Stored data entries
○ ○ ○ ○ ○
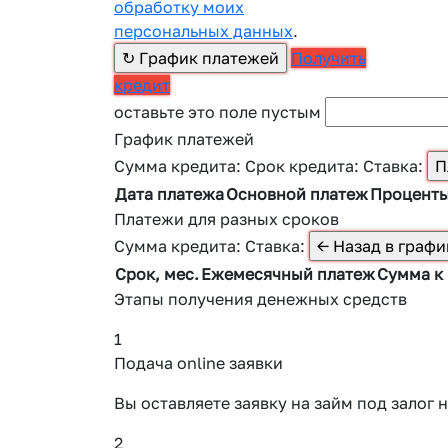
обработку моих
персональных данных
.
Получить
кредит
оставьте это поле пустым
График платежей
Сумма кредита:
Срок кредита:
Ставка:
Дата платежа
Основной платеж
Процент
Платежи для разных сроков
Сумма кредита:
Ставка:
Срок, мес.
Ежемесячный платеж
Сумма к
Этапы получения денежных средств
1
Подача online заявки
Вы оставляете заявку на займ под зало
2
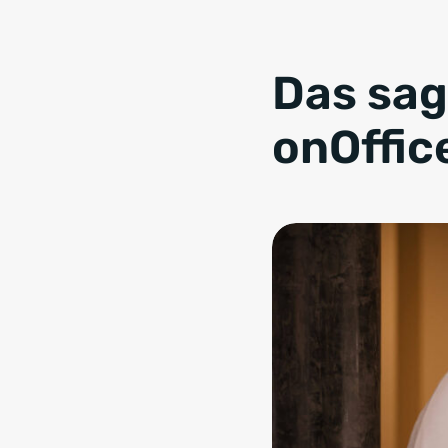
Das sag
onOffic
○ ○ ○ ○ ○
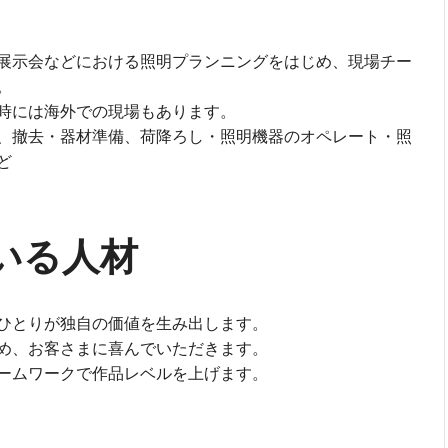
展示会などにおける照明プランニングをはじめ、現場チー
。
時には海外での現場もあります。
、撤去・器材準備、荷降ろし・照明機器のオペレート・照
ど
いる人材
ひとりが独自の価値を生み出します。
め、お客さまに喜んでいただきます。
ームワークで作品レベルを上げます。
○ ○ ○ ○ ○
* What the task asks
In the entries above, find the line with "ひとりが独自の価値を生み出します。" and the line with "ームワークで作品レベルを上げます。", then set down exactly those two and every line between them, nothing else.

* Solution
ひとりが独自の価値を生み出します。
め、お客さまに喜んでいただきます。
ームワークで作品レベルを上げます。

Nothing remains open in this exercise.